He thinks of Chad-Kyle because of his Bic lighter. The sound it makes is claimed to be a flick but it is duosyllabic and it sounds a lot like CHAD-kyle.

Chapter 1, Section 6 is called “Toe”

The cure that belt brought home died over night (Belt tried to save it but wound up killing it instead).  The cure had been in the process of laying a reproductive pearl.

Belt is actually burying the dead cure in the backyard when his father sees him.

It begins with a possibly touching moment between Belt and Clyde.  Clyde got a cure from the cuddlefarmer at the brothel the night before with the intent of then both dacting on it together–a bonding experience.  But it was so cute that Clyde couldn’t get it to his mouth fast enough.

When Clyde sees him burying a cure, he assumes they both self-dacted which makes them even.

But then there’s more of Clyde’s prickliness.

Speaking of forgot, I hope you’re better at remembering which hook you took that spade from than you are at remembering to lock the shed door.
I had locked the shed door.  “It’s locked,” I said.
“Sure,” said my father, “I can see it’s locked now, but it wasn’t while you did whatever you were doing with my spade over there for however long you did it.”
“No one would’ve broken in while I was standing in sight of it.”
I didn’t say they would.  I’m talking about habits. The more often you fail to lock the shed when you leave it, the more likely you are to forget to lock the shed.”
“Maybe,” I said.
Trust me,” he said.
“I trust you,” I said.
“Don’t get all autistic, I’m fucking with you Billy.  Lighten up.  Take it easy.

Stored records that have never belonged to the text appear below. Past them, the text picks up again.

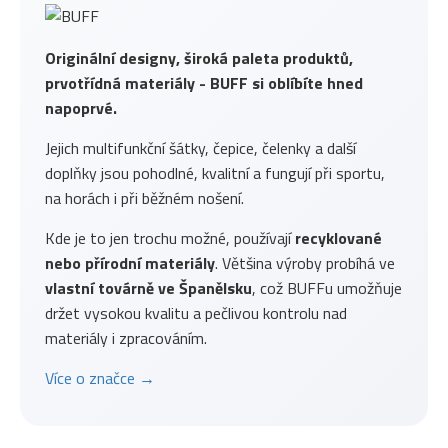
Originální designy, široká paleta produktů,
prvotřídná materiály - BUFF si oblíbíte hned
napoprvé.
Jejich multifunkční šátky, čepice, čelenky a další
doplňky jsou pohodlné, kvalitní a fungují při sportu,
na horách i při běžném nošení.
Kde je to jen trochu možné, používají
recyklované
nebo přírodní materiály
. Většina výroby probíhá ve
vlastní továrně ve Španělsku
, což BUFFu umožňuje
držet vysokou kvalitu a pečlivou kontrolu nad
materiály i zpracováním.
Více o značce →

As Belt leaves the scene, Clyde says he’ll just dig up whatever Belt has buried (which Belt said was a 25 year-old cure).

Belt goes to the bank to return Lotta’s money and to talk to Chad-Kyle about Independence.

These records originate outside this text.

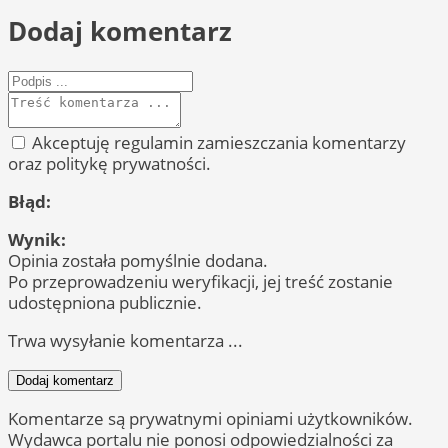
Dodaj komentarz
Akceptuję regulamin zamieszczania komentarzy
oraz politykę prywatności.
Błąd:
Wynik:
Opinia została pomyślnie dodana.
Po przeprowadzeniu weryfikacji, jej treść zostanie
udostępniona publicznie.
Trwa wysyłanie komentarza ...
Dodaj komentarz
Komentarze są prywatnymi opiniami użytkowników.
Wydawca portalu nie ponosi odpowiedzialności za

He has an awesome conversation with Gus about handkerchiefs and how the demise of the handkerchief is essentially responsible for the death of romance and the rise of child beating (its pretty spectacular).

Gus is an interesting character and Belt likes him.  He even says “I really like your name.  It’s an old-timey name.  A tough kind of name, but not like a bully.  Just straight up tough.

When Belt reveals that his father is Clyde Franklin Magnet, Gus knows him–he was Clyde’s supervisor (before he retired or, you know, was fired).

Later Gus says to Belt, “And so your name’s uh–its’ Cuff, right?”

Belt says he’ll give him an autographed copy of No Please Don’t.  And soon enough Belt’s book will come into prominence in the story.

But first he goes to talk to Chad-Kyle who is trying to get his Independence cure (and two others) to do a (violent) trick which he thinks will get him on the marketing plan for Independence.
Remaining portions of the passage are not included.